Leveraging LLMs for SIMD Optimization - A Journey from Knowledge Base to AI Assistant
1. Introduction
Problem statement: Need for efficient SIMD optimization across architectures
Software optimization using SIMD (Single Instruction, Multiple Data) instructions remains a critical yet challenging aspect of high-performance computing. While SIMD instructions can dramatically improve performance by processing multiple data elements simultaneously, developers face several significant challenges:
Architecture Diversity: Different processor architectures (x86, ARM, POWER, RISC-V, MIPS, Loongson) implement SIMD instructions differently, making cross-platform optimization complex.
Steep Learning Curve: Each architecture's SIMD instruction set (SSE4.2, AVX2, AVX512, NEON, SVE, SVE2) requires specific knowledge and expertise, creating a significant barrier to entry.
Documentation Complexity: Official documentation for SIMD intrinsics is often scattered across multiple sources, making it time-consuming to find equivalent instructions across architectures.
Constant Evolution: As new processor generations introduce enhanced SIMD capabilities, keeping track of the latest optimizations becomes increasingly challenging.
Overview of SIMD.info knowledge base
To address these challenges, we developed SIMD.info, a comprehensive online knowledge base that serves as a centralized repository for SIMD instruction information. The platform contains:
- A database of over 10,000 intrinsics across multiple architectures
- Detailed documentation including purpose, results, and usage examples
- Cross-reference capabilities for finding equivalent instructions
- Code examples and assembly output
- Architecture-specific information and compatibility details
- Advanced search capabilities (intrinsic/architecture specific, natural language)
- Community features (discussion forum - StackOverflow-like Q&A system)

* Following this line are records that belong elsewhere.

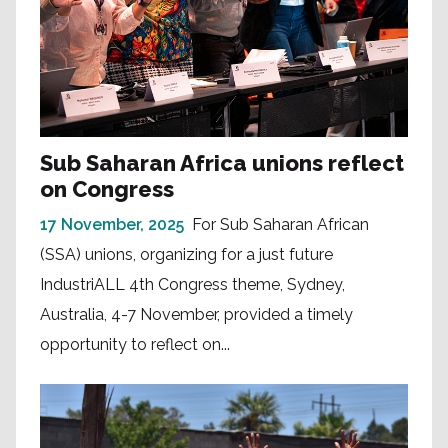
Sub Saharan Africa unions reflect
on Congress
17 November, 2025
For Sub Saharan African
(SSA) unions, organizing for a just future
IndustriALL 4th Congress theme, Sydney,
Australia, 4-7 November, provided a timely
opportunity to reflect on...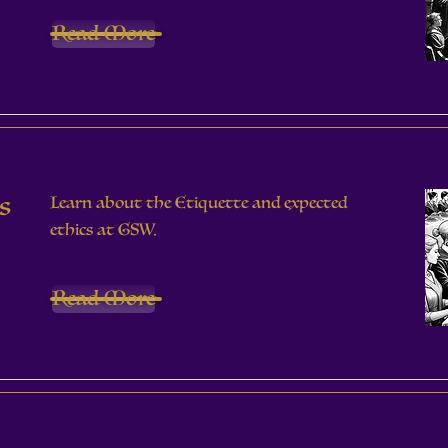
Read More
s
Learn about the Etiquette and expected
ethics at GSW.
Read More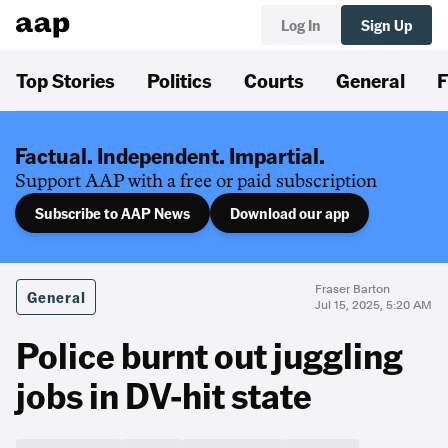
Log In
Sign Up
Top Stories
Politics
Courts
General
F
Factual. Independent. Impartial.
Support AAP with a free or paid subscription
Subscribe to AAP News
Download our app
Fraser Barton
General
Jul 15, 2025, 5:20 AM
Police burnt out juggling
jobs in DV-hit state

Why we considered LLMs as a solution
While our knowledge base significantly improved access to SIMD information, we recognized an opportunity to enhance its utility through Large Language Models (LLMs). Our motivation for exploring LLMs included:
Leveraging Structured Data Assets: With over 10,000 well-structured, categorized SIMD intrinsics in our database, we recognized that data is the new currency in the AI era. Our carefully curated knowledge base represented an valuable asset that could be transformed into an intelligent system through LLMs, potentially creating additional value from our existing documentation efforts.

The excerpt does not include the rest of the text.